Wherever the word "Польща" appears in a line of the records, copy that line.

(Records from a data source)

--- --- ---

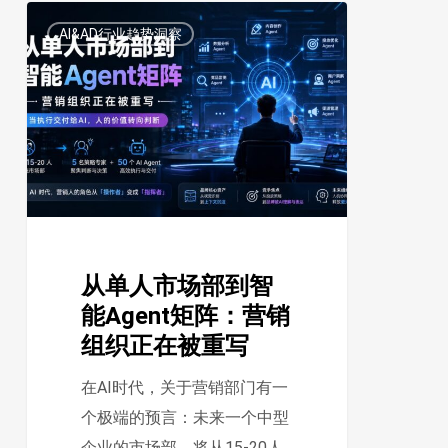
范
从
0
AI&AD行业趋势洞察
式
单
转
人
变
市
场
部
到
智
能
从单人市场部到智
Agent
能Agent矩阵：营销
矩
组织正在被重写
阵：
营
在AI时代，关于营销部门有一
销
个极端的预言：未来一个中型
组
企业的市场部，将从15-20人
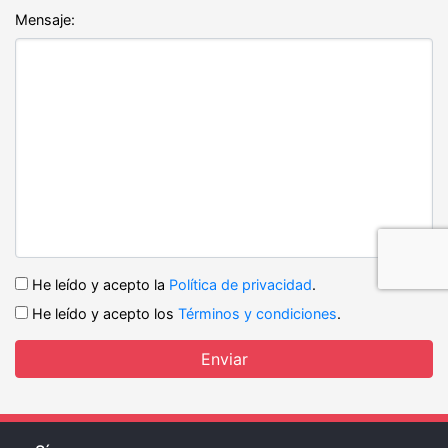
Mensaje:
He leído y acepto la
Política de privacidad
.
He leído y acepto los
Términos y condiciones
.
Enviar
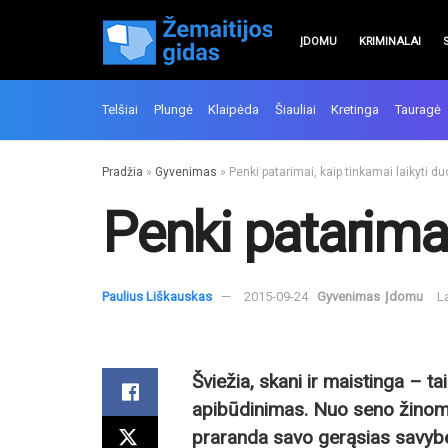
ĮDOMU
KRIMINALAI
Telšiai
Plungė
Klaipėda
Šiauliai
Kretinga
Tauragė
Pradžia
»
Gyvenimas
»
Penki patarimai, kaip tinkamai laikyti d
Penki patarimai
Paulius Liškauskas
2015-09-24
Gyvenimas
Įdomu
L
Šviežia, skani ir maistinga
–
ta
apibūdinimas. Nuo seno žinom
praranda savo gerąsias savybes.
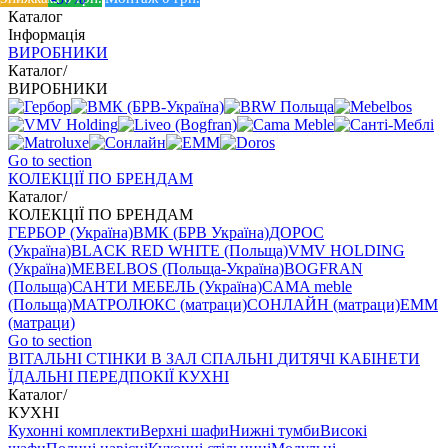
Каталог
Інформація
ВИРОБНИКИ
Каталог
/
ВИРОБНИКИ
Go to section
КОЛЕКЦІЇ ПО БРЕНДАМ
Каталог
/
КОЛЕКЦІЇ ПО БРЕНДАМ
ГЕРБОР (Україна)
ВМК (БРВ Україна)
ДОРОС
(Україна)
BLACK RED WHITE (Польща)
VMV HOLDING
(Україна)
MEBELBOS (Польща-Україна)
BOGFRAN
(Польща)
САНТИ МЕБЕЛЬ (Україна)
CAMA meble
(Польща)
МАТРОЛЮКС (матраци)
СОНЛАЙН (матраци)
EMM
(матраци)
Go to section
ВIТАЛЬНI
СТІНКИ В ЗАЛ
СПАЛЬНІ
ДИТЯЧІ
КАБІНЕТИ
ЇДАЛЬНI
ПЕРЕДПОКІЇ
КУХНІ
Каталог
/
КУХНІ
Кухонні комплекти
Верхні шафи
Нижні тумби
Високі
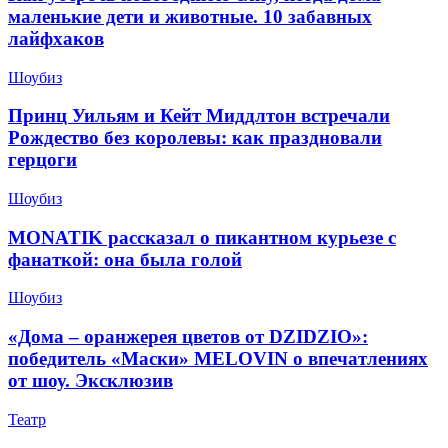
маленькие дети и животные. 10 забавных
лайфхаков
Шоубиз
Принц Уильям и Кейт Миддлтон встречали
Рождество без королевы: как праздновали
герцоги
Шоубиз
MONATIK рассказал о пикантном курьезе с
фанаткой: она была голой
Шоубиз
«Дома – оранжерея цветов от DZIDZIO»:
победитель «Маски» MELOVIN о впечатлениях
от шоу. Эксклюзив
Театр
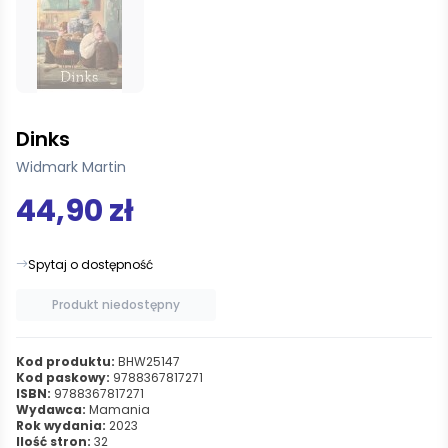
Dinks
Widmark Martin
44,90 zł
Spytaj o dostępność
Produkt niedostępny
Kod produktu:
BHW25147
Kod paskowy:
9788367817271
ISBN:
9788367817271
Wydawca:
Mamania
Rok wydania:
2023
Ilość stron:
32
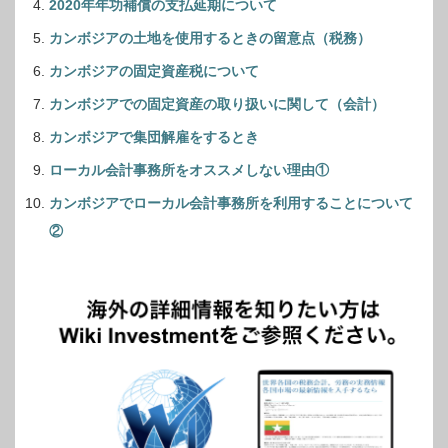
2020年年功補償の支払延期について
カンボジアの土地を使用するときの留意点（税務）
カンボジアの固定資産税について
カンボジアでの固定資産の取り扱いに関して（会計）
カンボジアで集団解雇をするとき
ローカル会計事務所をオススメしない理由①
カンボジアでローカル会計事務所を利用することについて
②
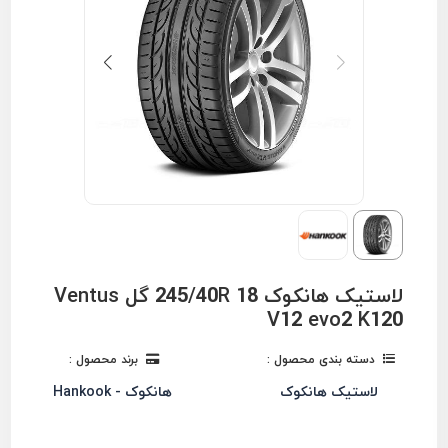
لاستیک هانکوک 245/40R 18 گل Ventus
V12 evo2 K120
دسته بندی محصول :
برند محصول :
لاستیک هانکوک
هانکوک - Hankook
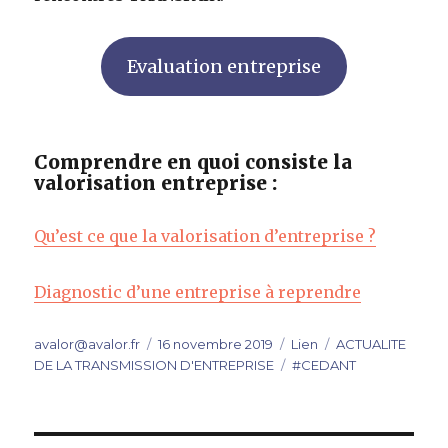
Evaluation entreprise
Comprendre en quoi consiste la
valorisation entreprise :
Qu’est ce que la valorisation d’entreprise ?
Diagnostic d’une entreprise à reprendre
Auteur
Publié
Format
Catégories
avalor@avalor.fr
16 novembre 2019
Lien
ACTUALITE
le
Étiquettes
DE LA TRANSMISSION D'ENTREPRISE
#CEDANT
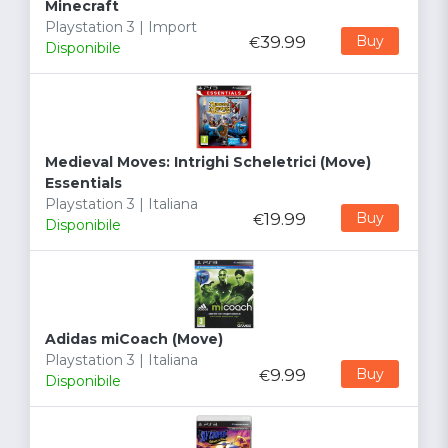
Minecraft
Playstation 3 | Import
39.99
Buy
€
Disponibile
Medieval Moves: Intrighi Scheletrici (Move)
Essentials
Playstation 3 | Italiana
19.99
Buy
€
Disponibile
Adidas miCoach (Move)
Playstation 3 | Italiana
9.99
Buy
€
Disponibile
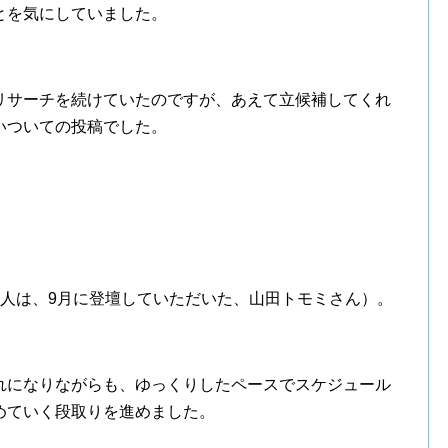
とを気にしていました。
リサーチを続けていたのですが、あえて立候補してくれ
いついての投稿でした。
一人は、9月に登壇していただいた、山田トモミさん）。
れになりながらも、ゆっくりしたペースでスケジュール
めていく段取りを進めました。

--- --- ---

#### [Finished exercise]
BLACK RED WHITE (Польща)
MEBELBOS (Польща-Україна)
(Польща)
(Польща)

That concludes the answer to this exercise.